Segment Start: Information supplied
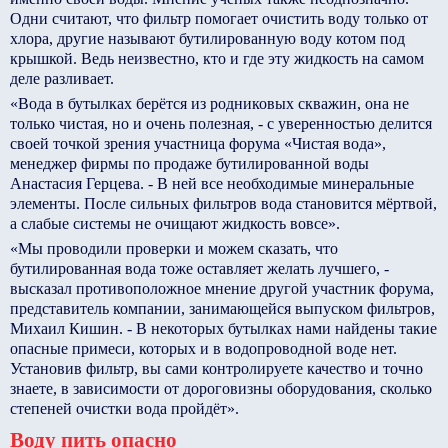
Одни считают, что фильтр помогает очистить воду только от
хлора, другие называют бутилированную воду котом под
крышкой. Ведь неизвестно, кто и где эту жидкость на самом
деле разливает.
«Вода в бутылках берётся из родниковых скважин, она не
только чистая, но и очень полезная, - с уверенностью делится
своей точкой зрения участница форума «Чистая вода»,
менеджер фирмы по продаже бутилированной воды
Анастасия Герцева. - В ней все необходимые минеральные
элементы. После сильных фильтров вода становится мёртвой,
а слабые системы не очищают жидкость вовсе».
«Мы проводили проверки и можем сказать, что
бутилированная вода тоже оставляет желать лучшего, -
высказал противоположное мнение другой участник форума,
представитель компании, занимающейся выпуском фильтров,
Михаил Кишин. - В некоторых бутылках нами найдены такие
опасные примеси, которых и в водопроводной воде нет.
Установив фильтр, вы сами контролируете качество и точно
знаете, в зависимости от дороговизны оборудования, сколько
степеней очистки вода пройдёт».
Воду пить опасно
Segment End: Information supplied
**Task statement:**
Leaving out the pictures, transcribe the material above exactly.

**Solution to the problem:**
Одни считают, что фильтр помогает очистить воду только от
хлора, другие называют бутилированную воду котом под
крышкой. Ведь неизвестно, кто и где эту жидкость на самом
деле разливает.
«Вода в бутылках берётся из родниковых скважин, она не
только чистая, но и очень полезная, - с уверенностью делится
своей точкой зрения участница форума «Чистая вода»,
менеджер фирмы по продаже бутилированной воды
Анастасия Герцева. - В ней все необходимые минеральные
элементы. После сильных фильтров вода становится мёртвой,
а слабые системы не очищают жидкость вовсе».
«Мы проводили проверки и можем сказать, что
бутилированная вода тоже оставляет желать лучшего, -
высказал противоположное мнение другой участник форума,
представитель компании, занимающейся выпуском фильтров,
Михаил Кишин. - В некоторых бутылках нами найдены такие
опасные примеси, которых и в водопроводной воде нет.
Установив фильтр, вы сами контролируете качество и точно
знаете, в зависимости от дороговизны оборудования, сколько
степеней очистки вода пройдёт».
Воду пить опасно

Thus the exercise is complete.